# Solenoid needed for my Gaggia Classic Coffee



## torp (May 6, 2011)

Hi,

although I'm new to the forum I've been making espresso for years!

Now my Gaggia is just straining the pump but nothing is coming out of brew head.

Still the same after a full strip and descale so I suspect solenoid failure.

I know some people here can supply spare parts so hopefully they'll see my cry for help!

Many thanks,

Simon


----------



## gaggiamanualservice.com (Dec 22, 2009)

simon, i can sort you a solenoid for £40 but its much cheaper to clean it . check the post that glen fixed on the wiki page for cleaning. hope you manage it ok

mark


----------



## gaggiamanualservice.com (Dec 22, 2009)

you will need to clean your bolier too or the same problem will just happen again


----------



## torp (May 6, 2011)

Well one wiki led to another and I have fixed my problem.

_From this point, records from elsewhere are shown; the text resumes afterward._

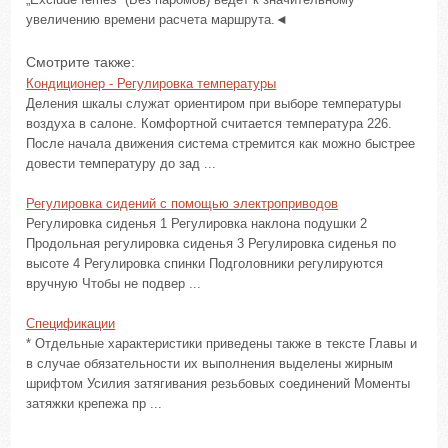
увеличению времени расчета маршрута.◄
Смотрите также:
Кондиционер - Регулировка температуры
Деления шкалы служат ориентиром при выборе температуры
воздуха в салоне. Комфортной считается температура 226.
После начала движения система стремится как можно быстрее
довести температуру до зад ...
Регулировка сидений с помощью электроприводов
Регулировка сиденья 1 Регулировка наклона подушки 2
Продольная регулировка сиденья 3 Регулировка сиденья по
высоте 4 Регулировка спинки Подголовники регулируются
вручную Чтобы не подвер ...
Спецификации
* Отдельные характеристики приведены также в тексте Главы и
в случае обязательности их выполнения выделены жирным
шрифтом Усилия затягивания резьбовых соединений Моменты
затяжки крепежа пр ...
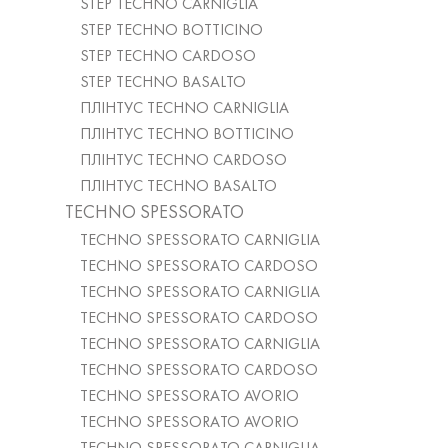
STEP TECHNO CARNIGLIA
STEP TECHNO BOTTICINO
STEP TECHNO CARDOSO
STEP TECHNO BASALTO
ПЛІНТУС TECHNO CARNIGLIA
ПЛІНТУС TECHNO BOTTICINO
ПЛІНТУС TECHNO CARDOSO
ПЛІНТУС TECHNO BASALTO
TECHNO SPESSORATO
TECHNO SPESSORATO CARNIGLIA
TECHNO SPESSORATO CARDOSO
TECHNO SPESSORATO CARNIGLIA
TECHNO SPESSORATO CARDOSO
TECHNO SPESSORATO CARNIGLIA
TECHNO SPESSORATO CARDOSO
TECHNO SPESSORATO AVORIO
TECHNO SPESSORATO AVORIO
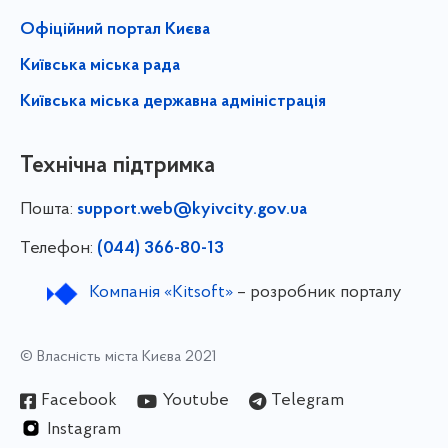
Офіційний портал Києва
Київська міська рада
Київська міська державна адміністрація
Технічна підтримка
Пошта:
support.web@kyivcity.gov.ua
Телефон:
(044) 366-80-13
Компанія «Kitsoft»
– розробник порталу
© Власність міста Києва 2021
Facebook
Youtube
Telegram
Instagram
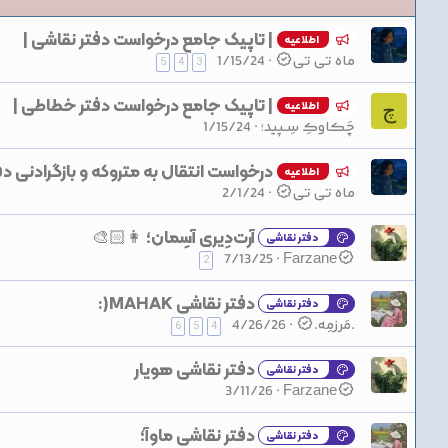
| تاپیک جامع درخواست دفتر نقاشی |
اطلاعیه
ماه تی تی
1/15/24
5
4
3
| تاپیک جامع درخواست دفتر خطاطی |
اطلاعیه
چ
چَڪاوڪِ سِـپید؛
1/15/24
درخواست انتقال به متروکه و بازگرادنی 
اطلاعیه
ماه تی تی
2/1/24
آرت‌دِیری آسِمان؛ 👩🏻‍🎨
دفتر نقاشی
7/13/25
Farzane
2
دفتر نقاشی MAHAK(:
دفتر نقاشی
.مَرزمِه.
4/26/26
6
5
4
دفتر نقاشی هویار
دفتر نقاشی
3/11/26
Farzane
دفتر نقاشی ماوآ؛
دفتر نقاشی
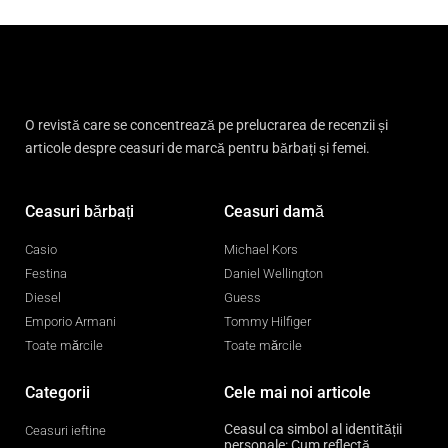
O revistă care se concentrează pe prelucrarea de recenzii și
articole despre ceasuri de marcă pentru bărbați și femei.
Ceasuri bărbați
Ceasuri damă
Casio
Michael Kors
Festina
Daniel Wellington
Diesel
Guess
Emporio Armani
Tommy Hilfiger
Toate mărcile
Toate mărcile
Categorii
Cele mai noi articole
Ceasul ca simbol al identității
Ceasuri ieftine
personale: Cum reflectă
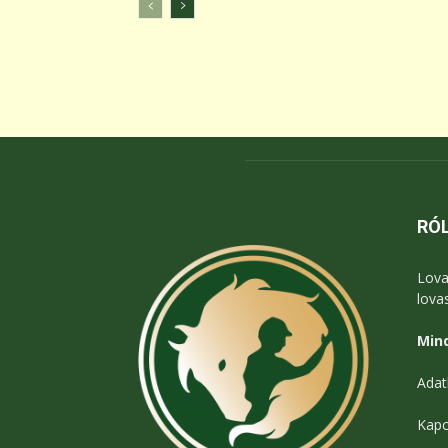
RÓ
Lova
lova
Mind
Adat
Kapc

I had been unable to remove the shower head holder until I read the wiki

"easy way to do it and this is a tip for all gaggia users, i went to my local hardware shop with my shower disc screw and got a philips head bolt 1 inch long, screw this into the holding plate and no matter how hard it is stuck on it will always lift the fixed plate off without any damage.

mark"

Once this had come off, water flows OK!

Thanks guys for your help here,

Simon.


----------